Bei der Riesenurne lagen mehrere kleine Gefäße von gleicher Beschaffenheit, von denen aber der größere Theil zertrümmert, zwei jedoch fast ganz erhalten waren.

2) Ein Tragetopf.

Ein kleines, kugelförmiges Gefäß, 11 1/2 Centim. hoch und 36 Centim. weit im Bauchdurchmesser. Unter dem Rande sind 2 Knoten, welche durchbohrt sind zum Durchziehen einer Schnur oder eines dünnen Seils. Das Gefäß hat also zum Tragen und Heben an einer Schnur gedient und ist ungefähr das, was plattdeutsch "sêlpott", d. i. Seiltopf oder Tragetopf, heißt.

3) Eine Henkelkanne.

Ein schlankes, gehenkeltes Gießgefäß, 12 Centim. hoch und 31 Centim. weit im Bauchdurchmesser. Der Henkel ist abgebrochen, jedoch sind die Ansätze noch vorhanden.

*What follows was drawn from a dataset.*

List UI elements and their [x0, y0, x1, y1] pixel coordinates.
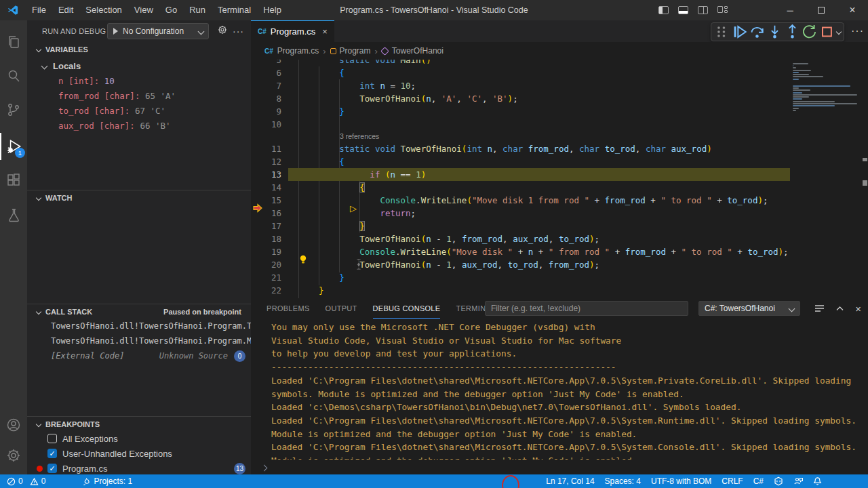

Wahrscheinlich ist es, daß diese Gefäße aus der letzten Bronzezeit oder aus der ersten Eisenzeit stammen.


1) Ein ganz gleicher Knochen, wissenschaftlich als Knochen vom Rind bestimmt, fand sich auch in einer Meklenburgischen Höhlenwohnung aus der Steinzeit zu Pölitz; Vgl. Jahrb. XXXIV, S. 203 flgd.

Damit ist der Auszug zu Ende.